DESCRIPTION OF THE TASK. The data below holds a line containing "Posterpresentatie Cheney: 75% van" and a line containing "waren ook XMRV-positief."; please quote exactly those two lines and every line between them, and nothing else.

-=-=-=-=-

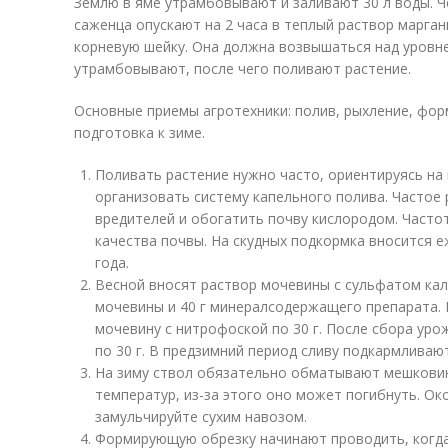
Землю в яме утрамбовывают и заливают 30 л воды. Ч
саженца опускают на 2 часа в теплый раствор марган
корневую шейку. Она должна возвышаться над уровне
утрамбовывают, после чего поливают растение.
Основные приемы агротехники: полив, рыхление, фор
подготовка к зиме.
Поливать растение нужно часто, ориентируясь на
организовать систему капельного полива. Частое
вредителей и обогатить почву кислородом. Часто
качества почвы. На скудных подкормка вносится 
года.
Весной вносят раствор мочевины с сульфатом кали
мочевины и 40 г минералсодержащего препарата. 
мочевину с нитрофоской по 30 г. После сбора ур
по 30 г. В предзимний период сливу подкармливаю
На зиму ствол обязательно обматывают мешковин
температур, из-за этого оно может погибнуть. О
замульчируйте сухим навозом.
Формирующую обрезку начинают проводить, когда 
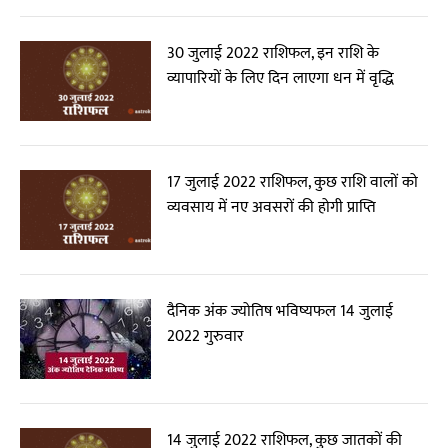
30 जुलाई 2022 राशिफल, इन राशि के
व्यापारियों के लिए दिन लाएगा धन में वृद्धि
17 जुलाई 2022 राशिफल, कुछ राशि वालों को
व्यवसाय में नए अवसरों की होगी प्राप्ति
दैनिक अंक ज्योतिष भविष्यफल 14 जुलाई
2022 गुरुवार
14 जुलाई 2022 राशिफल, कुछ जातकों की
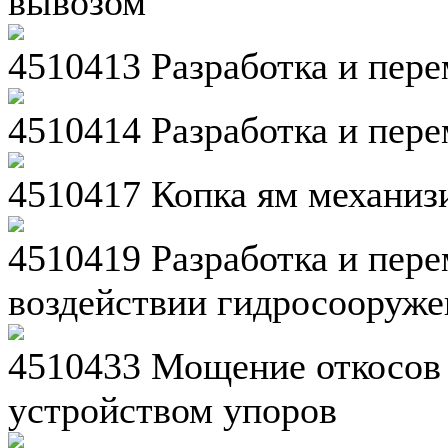
вывозом
4510413 Разработка и пер
4510414 Разработка и пер
4510417 Копка ям механи
4510419 Разработка и пер
воздействии гидросооруж
4510433 Мощение откосов 
устройством упоров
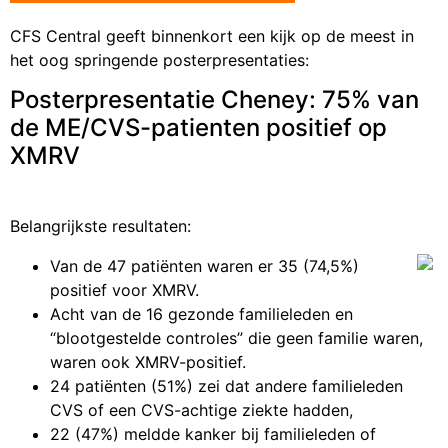
CFS Central geeft binnenkort een kijk op de meest in
het oog springende posterpresentaties:
Posterpresentatie Cheney: 75% van
de ME/CVS-patienten positief op
XMRV
Belangrijkste resultaten:
Van de 47 patiënten waren er 35 (74,5%)
positief voor XMRV.
Acht van de 16 gezonde familieleden en
“blootgestelde controles” die geen familie waren,
waren ook XMRV-positief.
24 patiënten (51%) zei dat andere familieleden
CVS of een CVS-achtige ziekte hadden,
22 (47%) meldde kanker bij familieleden of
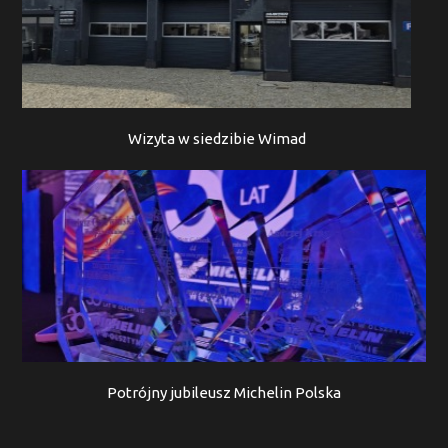
Wizyta w siedzibie Wimad
Potrójny jubileusz Michelin Polska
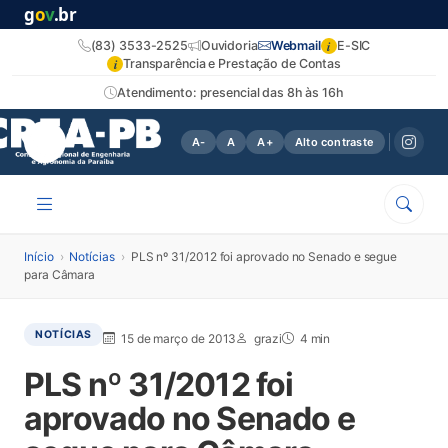
g
o
v
.br
i
(83) 3533-2525
Ouvidoria
Webmail
E-SIC
i
Transparência e Prestação de Contas
Atendimento: presencial das 8h às 16h
A-
A
A+
Alto contraste
Início
›
Notícias
›
PLS nº 31/2012 foi aprovado no Senado e segue
para Câmara
NOTÍCIAS
15 de março de 2013
grazi
4 min
PLS nº 31/2012 foi
aprovado no Senado e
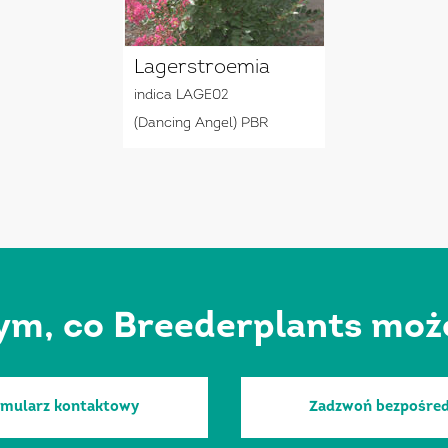
Lagerstroemia
indica LAGE02
(Dancing Angel) PBR
ym, co Breederplants może 
rmularz kontaktowy
Zadzwoń bezpośred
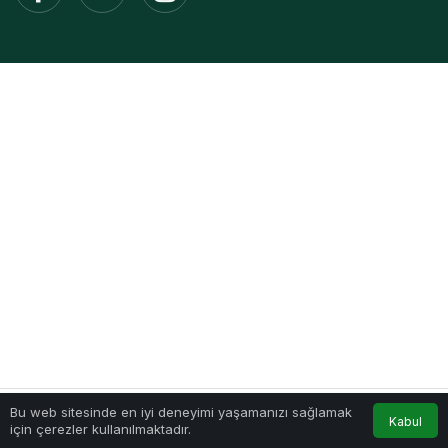
Bu web sitesinde en iyi deneyimi yaşamanızı sağlamak
Kabul
için çerezler kullanılmaktadır.
Akış
Hesabım
Anasayfa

-=-=-=-=-

COMPLETED TASK.
Posterpresentatie Cheney: 75% van
de ME/CVS-patienten positief op
XMRV
Belangrijkste resultaten:
Van de 47 patiënten waren er 35 (74,5%)
positief voor XMRV.
Acht van de 16 gezonde familieleden en
“blootgestelde controles” die geen familie waren,
waren ook XMRV-positief.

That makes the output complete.